I could feel her pulse beneath my thumb. Feel it pounding against me.

“That’s a stupid question,” she said, trying to tug away. Or at least trying to want to try and tug away.

“You don’t want to be Bonnie,” I said, holding her in place. “You don’t want to play this silly little role with this silly little man.”

She glared at me.

“And you said you hate me because I’m real, because if I’m real I can’t be what you imagined in your mind when you saw me watching you last night,” I said, my words quicker than I intended. More desperate than I ever would have wanted. “But what if I wasn’t real? What if I could be exactly who you wanted when you thought of me? What if I could see you exactly the way you wanted me to see you when you thought of me walking down those stairs?”

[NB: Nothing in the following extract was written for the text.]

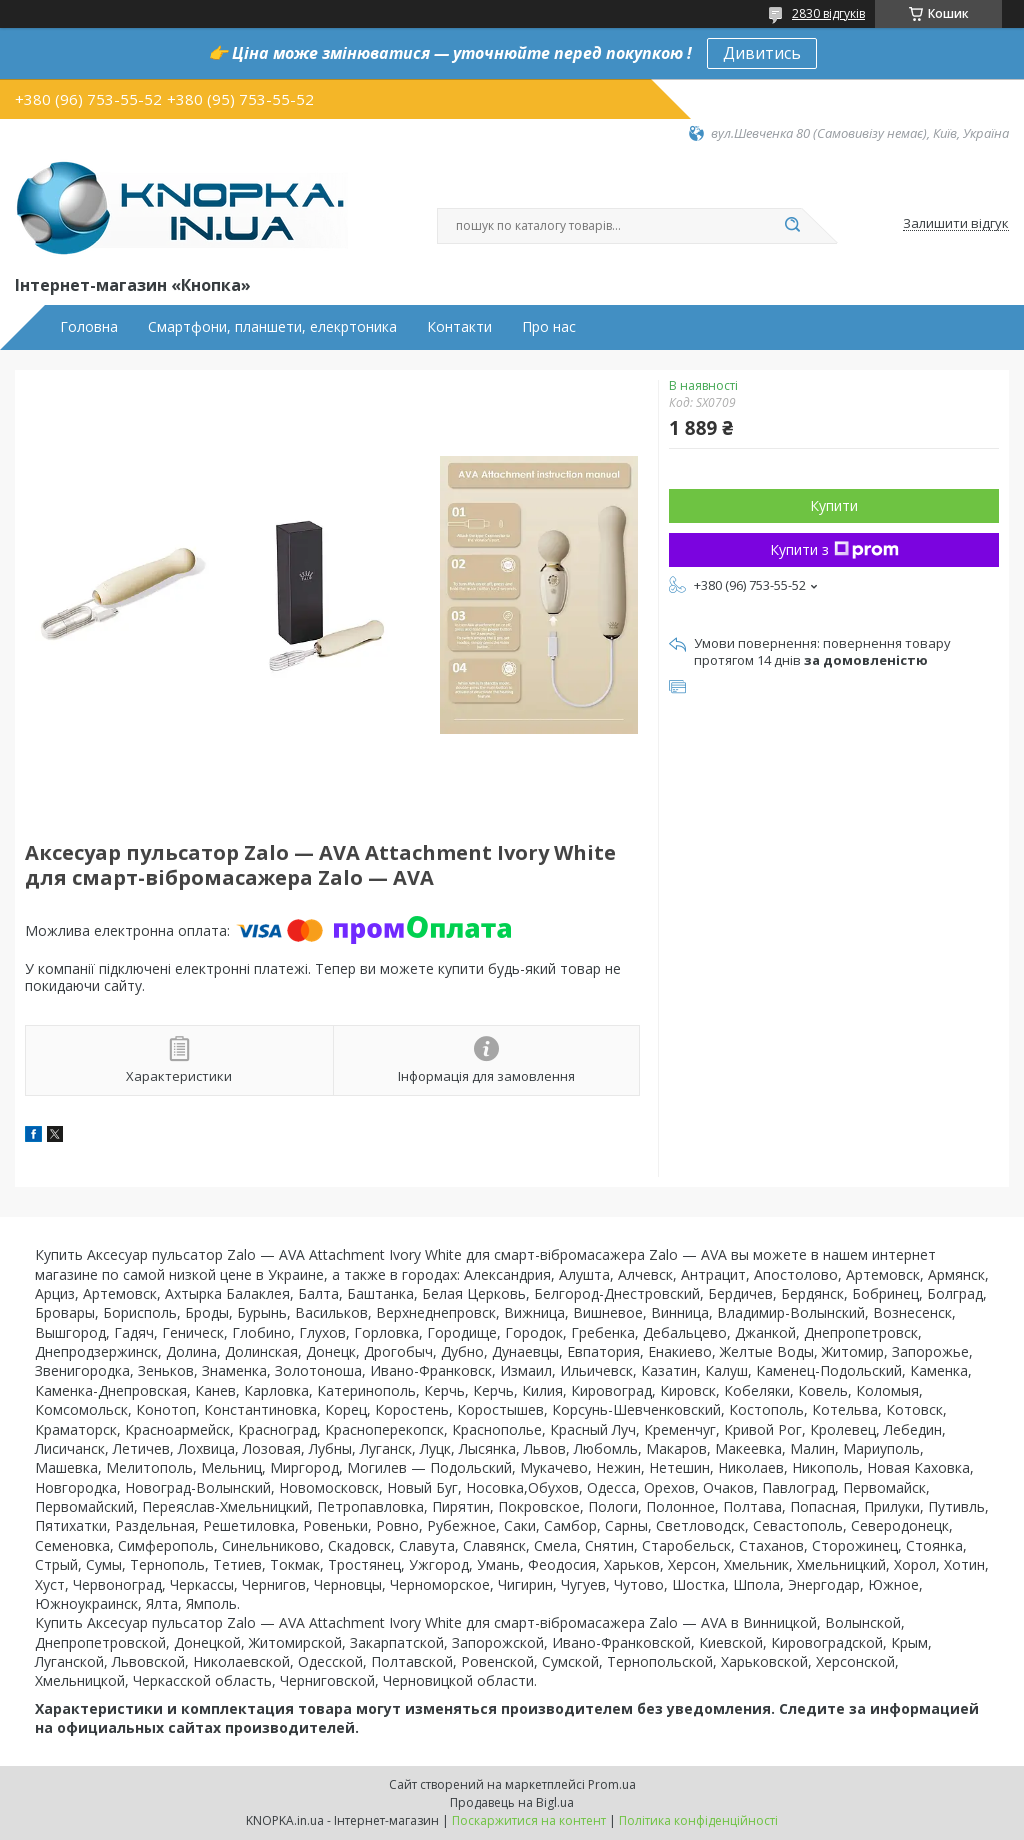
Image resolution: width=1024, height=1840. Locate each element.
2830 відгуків (828, 13)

The noise of the bar seemed to fade away. The music. The drone of the crowd. The clinging and clanging from the distant slot machines. All I could feel was the woman’s pulse against my thumb. Loud like rapids. Roaring. All I could hear was her breathing, almost panting, her breath hitching.

She remained half pulled away from me. Half ready to leave. Half wanting to turn away from me and never lay eyes on me ever again. I’d go back to Ireland. To the place I’d called home until I saw her up there on stage. She’d go back to being Bonnie, whoever the fuck Bonnie was. Half ready to leave us both without homes. Both without identities. Both without knowing who or what the fuck we even were.

She licked her lips. I watched her tongue slide over the high ridges I longed to climb with my own tongue. To trace with my dick as she looked up at me with those eyes. Those damn eyes.

“How do you want me to see you?” I asked. I begged. I fucking begged.

She hesitated. Studied me in that strange way again. Like there was nothing at all to study. Like she already had me memorised.

She stepped closer. And closer still. Stepped close enough that her thigh was against my thigh. Her shoulder was against my shoulder. Her lips were just inches from my lips. She bit that lip. That lip that was just inches away from mine.

“Like this,” she said, her voice low. Thick. Syrupy.

“Like this?” I echoed back. Stupidly. Dumbly. It was all I could manage with her so close.

She twisted her hand around in my now loose grip so that it was she holding onto me. Her fingers intertwined with mine, her touch sending electricity up my arm. I inhaled sharply.

“I want to be seen just the way you’re seeing me right now… I want to try that.”

“How do I see you?” I asked, voice barely a whisper.

The woman smiled. She leaned in closer than I thought was possible. Her breath was hot against my ear.

“Like I’m beautiful. Like I’m real.”

It was she who tugged at me this time. Tugged me away from the bar. A couple twenties thrown over her shoulder like pennies into a wishing well. Tugged me toward the neon glow of the emergency exit. Toward the night filled with flashing lights and none flashing brighter than her.

We were in a bar. And then we were in each other’s arms. And it was as if there had never been a bar at all. Never anything but us.